A paper just released in the Lancet describes a thorough and integrated approach to squeezing as much clinically relevant information as possible out of a genome sequence. However, despite a state-of-the-art clinical interpretation pipeline, the major message from the paper is just how far we still have to go before we can make full use of our genetic information.
The paper is based on the genome of Stephen Quake (right), which was sequenced
using the single-molecule platform developed by Helicos (I wrote about Quake’s genome publication
at the time).
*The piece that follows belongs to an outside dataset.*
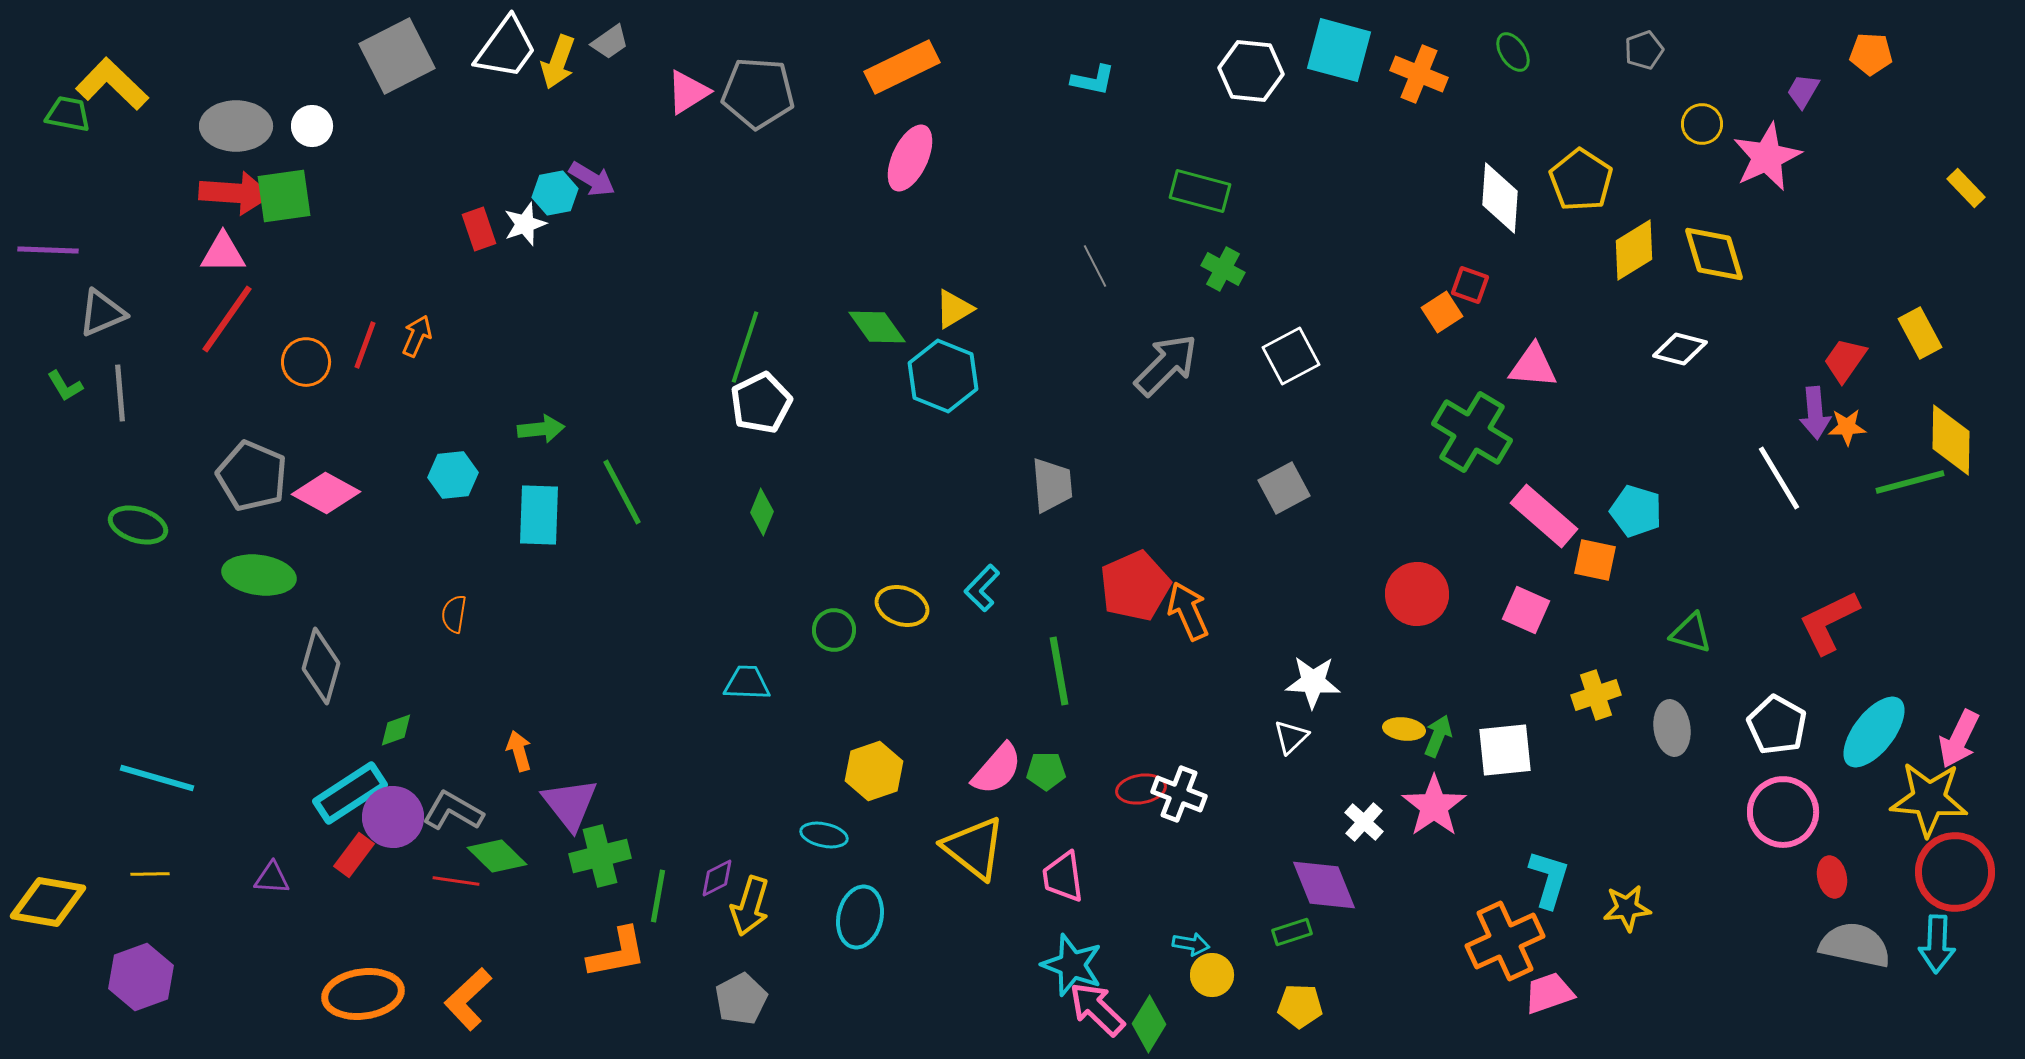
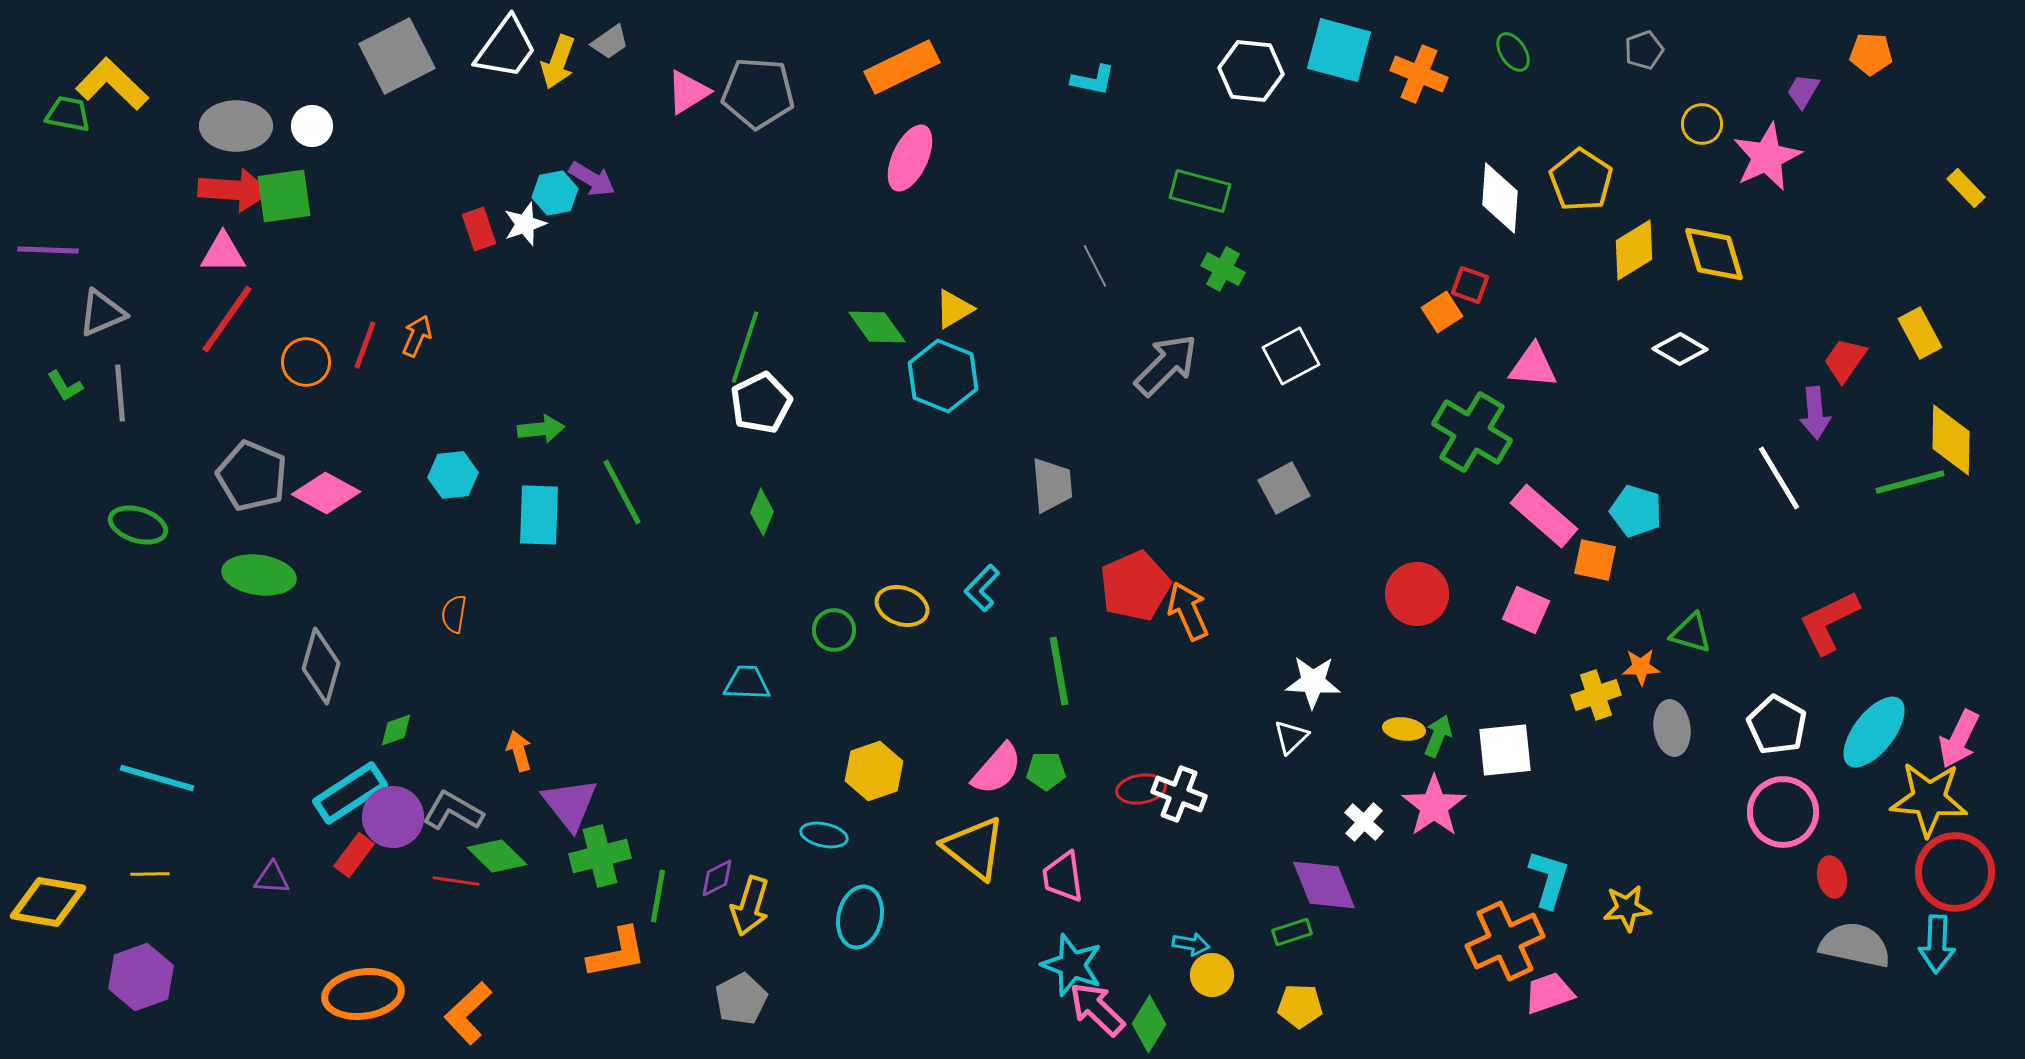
red arrow at (235, 193): moved 1 px left, 3 px up
white diamond at (1680, 349): rotated 16 degrees clockwise
orange star at (1847, 427): moved 206 px left, 240 px down
orange L-shape at (468, 999): moved 14 px down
This is a rather curious choice: of all of the genome sequences currently available for analysis, Quake’s is one of the least complete and accurate due to the very short reads and high error rates of the Heliscope. It’s also interesting to note that at least one of the other authors on the paper – George Church – has a substantially better-quality sequence of his own genome
(generated by Complete Genomics) in the public domain.
Nonetheless, Quake’s genome it is. The authors throw everything they can at the sequence, bringing in information from databases of both common and rare disease-associated variants and variants affecting drug metabolism, as well as family history and various clinical tests.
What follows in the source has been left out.